Cross-posted at Family Inequality.
Americans about my age and older all seem to have stories about how we survived our school playgrounds without today’s cushy soft surfaces, safety-oriented climbing structures, and running water.
Here is a picture of the playground at my elementary school. I myself survived a fall off one of those seesaws onto the broken-glass-strewn asphalt, with nothing but a scrape to show for it (attended to by the school secretary — there was no “school nurse” back then either).
In the safety craze in recent decades, sadly, real seesaws were one of the first things to go.
Go back another few generations, and you’ll find stories like this — about 200 children killed in the streets of New York in 1910 (from the NYT Jan. 1, 1911):
Most of those kids weren’t in cars or wagons; they were playing in the streets, doing work for their families, or just wandering around unattended — there were no public playgrounds. In contrast, in 2009 there were about 10 pedestrian or cycling children killed by vehicles in New York City. Ah, the good old days.*
As things have gotten safer for America’s children, of course, parents have become ever more concerned with their safety, as well as with their learning and development. Somewhere in America on a Sunday a few weeks ago, in an affluent community, a public playground was bubbling with activity. Every child seemed to be enjoying a rollicking good time on the latest safety-designed play equipment, cushioned by a luxuriously deep bed of mulch.
Also, each child seemed to be within a few feet of a parent or other adult caretaker — coaching, encouraging, spotting, supervising.
In recent years, concern about the physical fitness of children has increased, especially among poor children. Some researchers have asked whether the proximity of safe neighborhood playgrounds is one cause of the social class disparity in obesity rates. That would make sense because obesity rates are lower among children who play outdoors. But the relationship between social class and playing outdoors is not clear at all. Rich children have more access to some kinds of facilities, but poor children have more free time — and, where there is public housing, it usually includes playgrounds, like this one photographed in the 1960s:
In Annette Lareau’s analysis of family life and social class, Unequal Childhoods, children of middle class and richer parents spend more time in organized activities, and poorer kids spend more time in unstructured time (including play and TV). But as these pictures show, there’s play and there’s play. Are middle class parents hovering more than poorer parents do, and with what effect?
Consider a recent article by Myron Floyd and colleagues (covered here), which attempted to assess the level of physical activity among children in public parks by observing 2,700 children in 20 public parks in Durham, NC:
[The] presence of parental supervision was the strongest negative correlate of children’s activity… the presence of adults appears to inadvertently suppress park-based physical activity in the current study, particularly among younger children… This result should be used to encourage park designers to create play environments conducive to feelings of safety and security that would encourage rather than discourage active park use among children. For example, blending natural landscapes, manufactured play structures, and fencing in close intimate settings can be used to create comfortable environments for children and families. Such design strategies could encourage parents to allow their children to freely explore their surroundings, providing more opportunities for physical activity.

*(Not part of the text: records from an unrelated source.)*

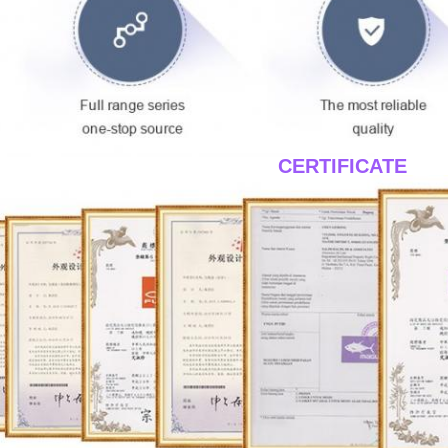
____CERTIFICATE__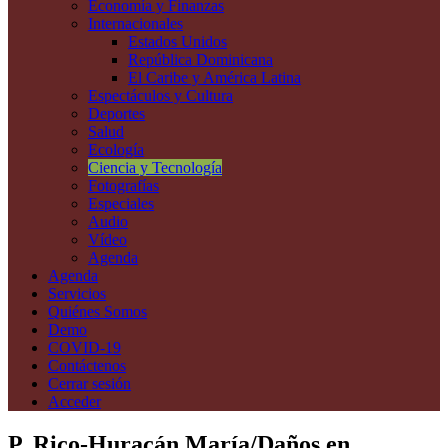
Economía y Finanzas
Internacionales
Estados Unidos
República Dominicana
El Caribe y América Latina
Espectáculos y Cultura
Deportes
Salud
Ecología
Ciencia y Tecnología
Fotografías
Especiales
Audio
Vídeo
Agenda
Agenda
Servicios
Quiénes Somos
Demo
COVID-19
Contáctenos
Cerrar sesión
Acceder
P. Rico-Huracán María/Daños en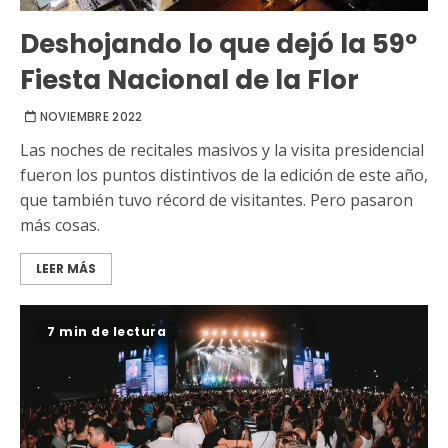
Deshojando lo que dejó la 59º
Fiesta Nacional de la Flor
NOVIEMBRE 2022
Las noches de recitales masivos y la visita presidencial
fueron los puntos distintivos de la edición de este año,
que también tuvo récord de visitantes. Pero pasaron
más cosas.
LEER MÁS
7 min de lectura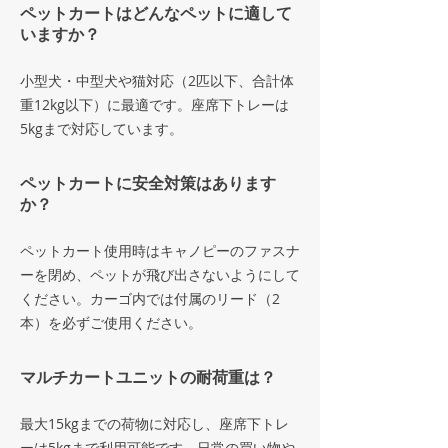
ペットカートはどんなペットに適して
いますか？
小型犬・中型犬や猫対応（2匹以下、合計体
重12kg以下）に最適です。座席下トレーは
5kgまで対応しています。
ペットカートに安全対策はあります
か？
ペットカート使用時はキャノピーのファスナ
ーを閉め、ペットが飛び出さないようにして
ください。カーゴ内では付属のリード（2
本）を必ずご使用ください。
マルチカートユニットの耐荷重は？
最大15kgまでの荷物に対応し、座席下トレ
ーは5kgまで利用可能です。日常の買い物や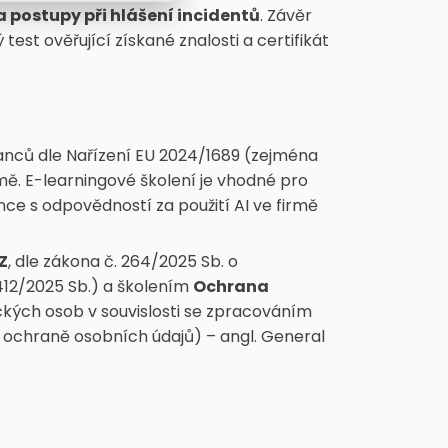
 a postupy při hlášení incidentů
. Závěr
st ověřující získané znalosti a certifikát
nanců dle Nařízení EU 2024/1689 (zejména
mě. E-learningové školení je vhodné pro
e s odpovědností za použití AI ve firmě
Z
, dle zákona č. 264/2025 Sb. o
412/2025 Sb.) a školením
Ochrana
kých osob v souvislosti se zpracováním
 ochraně osobních údajů) – angl. General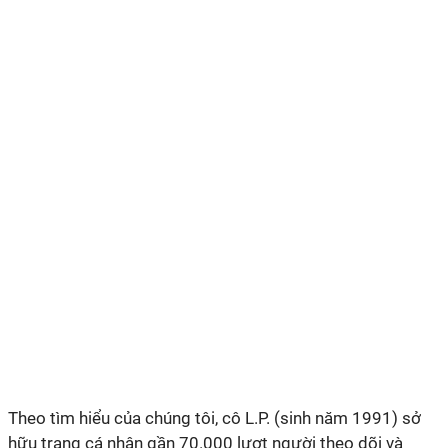
Theo tìm hiểu của chúng tôi, cô L.P. (sinh năm 1991) sở
hữu trang cá nhân gần 70.000 lượt người theo dõi và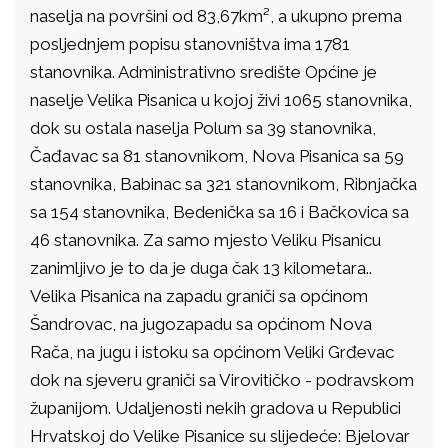
naselja na površini od 83,67km², a ukupno prema
posljednjem popisu stanovništva ima 1781
stanovnika. Administrativno središte Općine je
naselje Velika Pisanica u kojoj živi 1065 stanovnika,
dok su ostala naselja Polum sa 39 stanovnika,
Čađavac sa 81 stanovnikom, Nova Pisanica sa 59
stanovnika, Babinac sa 321 stanovnikom, Ribnjačka
sa 154 stanovnika, Bedenička sa 16 i Bačkovica sa
46 stanovnika. Za samo mjesto Veliku Pisanicu
zanimljivo je to da je duga čak 13 kilometara..
Velika Pisanica na zapadu graniči sa općinom
Šandrovac, na jugozapadu sa općinom Nova
Rača, na jugu i istoku sa općinom Veliki Grđevac
dok na sjeveru graniči sa Virovitičko - podravskom
županijom. Udaljenosti nekih gradova u Republici
Hrvatskoj do Velike Pisanice su slijedeće: Bjelovar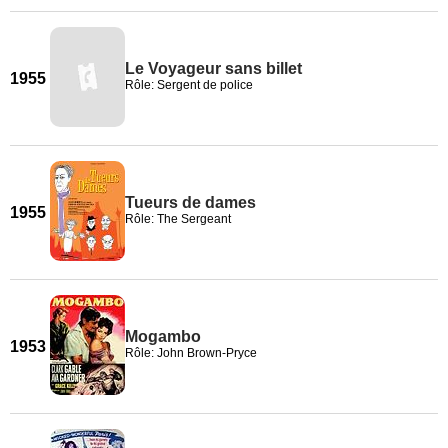
Le Voyageur sans billet
1955
Rôle: Sergent de police
Tueurs de dames
1955
Rôle: The Sergeant
Mogambo
1953
Rôle: John Brown-Pryce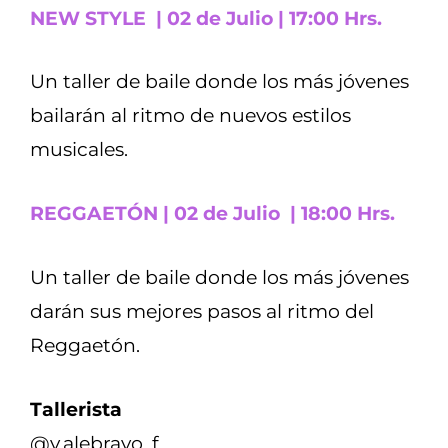
NEW STYLE | 02 de Julio | 17:00 Hrs.
Un taller de baile donde los más jóvenes
bailarán al ritmo de nuevos estilos
musicales.
REGGAETÓN | 02 de Julio | 18:00 Hrs.
Un taller de baile donde los más jóvenes
darán sus mejores pasos al ritmo del
Reggaetón.
Tallerista
@v.alebravo_f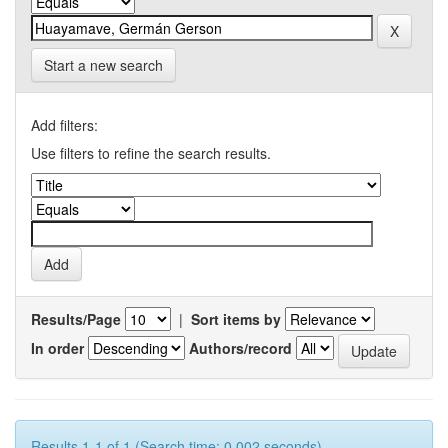
Start a new search
Add filters:
Use filters to refine the search results.
Results/Page
|
Sort items by
In order
Authors/record
Results 1-1 of 1 (Search time: 0.002 seconds).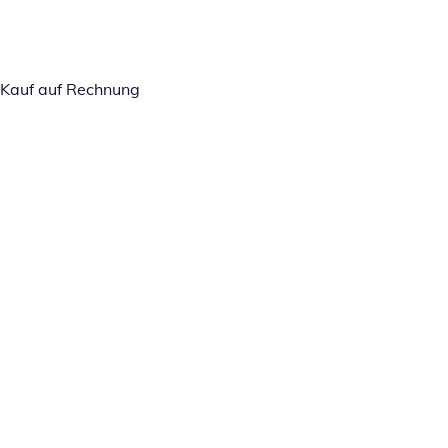
Kauf auf Rechnung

Interestingly, park in the pictured above has a fence around it so that parents can hang around at a distance with little fear for their children.
Under social pressure
In Under Pressure, one of many books bemoaning the excesses of over-parenting, Carl Honoré wrote:
Even when we poke fun at overzealous parenting… part of us wonders, What if they’re right? What if I’m letting my children down by not parenting harder? Racked by guilt and terrified of doing the wrong thing, we end up copying the alpha parent in the playground.
The point is not just that some parents have overzealous supervisory ambitions, driven by unequal investments in children and a threateningly competitive future. I think there is a supervision ratchet that feeds on the interaction between parents. In an article called “Playground Panopticism,” Holly Blackford summarized her observations:
The mothers in the ring of park benches symbolize the suggestion of surveillance, which Foucault describes as the technology of disciplinary power under liberal ideals of governance. However, the panoptic force of the mothers around the suburban playground becomes a community that gazes at the children only to ultimately gaze at one another, seeing reflected in the children the parenting abilities of one another.
This plays out in everyday interaction, whether one wants to engage it or not. If everyone else’s kid is closely supervised while yours is running around bonkers on her own, what is a parent to do? If the other parents insist that their kids not go “up the slide” and yours just scrambles past them, you feel the pressure. (You also put the other parent in the position of violating another taboo — supervising someone else’s child.) So it’s not just fear of underparenting that drives parents to hover — it’s also the cross-parent interactions. These are the moments when contagious parenting behavior spreads.
*I started looking at this after reading about it in Viviana Zelizer’s Pricing the Priceless Child, in which she writes, “The case of children’s accidental death provides empirical evidence of the new meanings of child life in twentieth-century America.”
Reminder: This blog post does not constitute research, but rather commentary, observation and recommendations for reading and discussion. The description of my childhood playground, and of one recent afternoon at one park, are anecdotes, something that stimulates reflection on wider issues, not empirical evidence or data.